今年以降は、航空・宇宙・防衛・交通系での活用が本格化します。その目的は、信頼性を損ねないコスト低減と開発期間の短縮です。
日本メーカの体質を強化する
HALT/HASAの活用で「ものづくりの体質、収益の体質を強化する」キーワードを記します。
市場の早期獲得
開発・設計段階で HALT を実施し開発期間を大幅短縮
製造コストの低減
HALT/HASA で「真の現地調達」を実現
未然防止
製造部門で HASAを実施し不良品の市場流出を防止
自社技術の流失防止
技術指導型から技術審査型へ
短時間での競合分析
HALTでベンチマーク試験
新興国のメーカと取引する場合は、従来型の技術指導を行う前に HALTの知見に基づく技術審査を行うことをお勧めします。アメリカやヨーロッパのメーカの製造委託先で、良いものづくり をするメーカは少なくありません。現にアメリカやヨーロッパのメーカは「真の現地調達」を行っています。いかに短時間で良いメーカを見付けだして活用するかが重要です。

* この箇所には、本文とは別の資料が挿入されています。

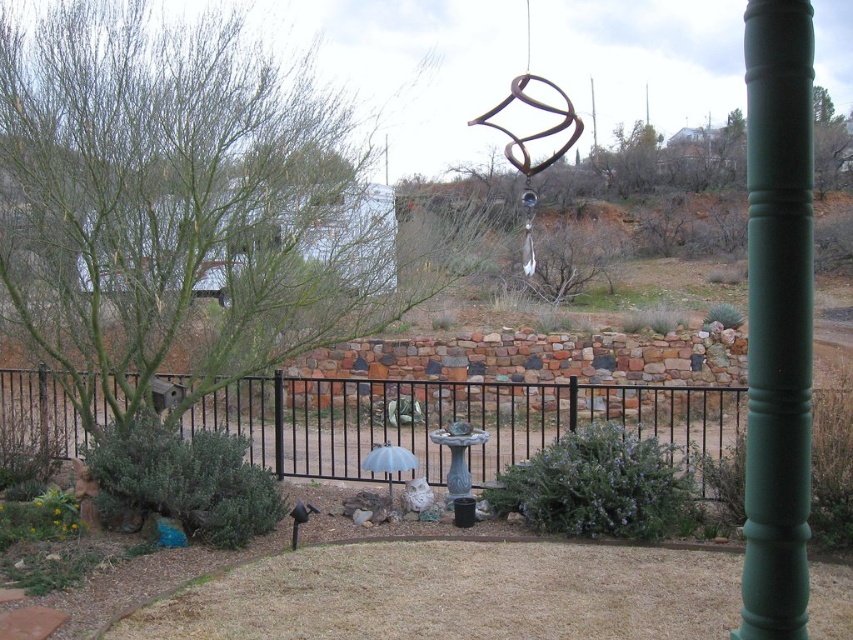 You are standing in the backyard and want to locate the black metal fence at center. According to the coordinates provided, where exactly should you look?

The black metal fence at center is located at coordinates point (462, 419).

かれらのものづくりの基準は日本規格ではなく、アメリカやヨーロッパメーカに培われたHASS/HASAであることを理解すれば活用は容易です。
おわりに
日本のメーカは、規格試験、適合試験などの想定値クリアを目的とする合格すべき試験に偏重しすぎていないでしょうか?
自社製品のマージンを正しく把握し、壊れ方も把握することが重要であると認識した「ものづくり」が必要ではないでしょうか。
HALT/HASS/HASAを単なる試験装置と捉えずに「ものづくりのイノベーション」のための起爆剤と捉えてくださることを祈願して結びとします。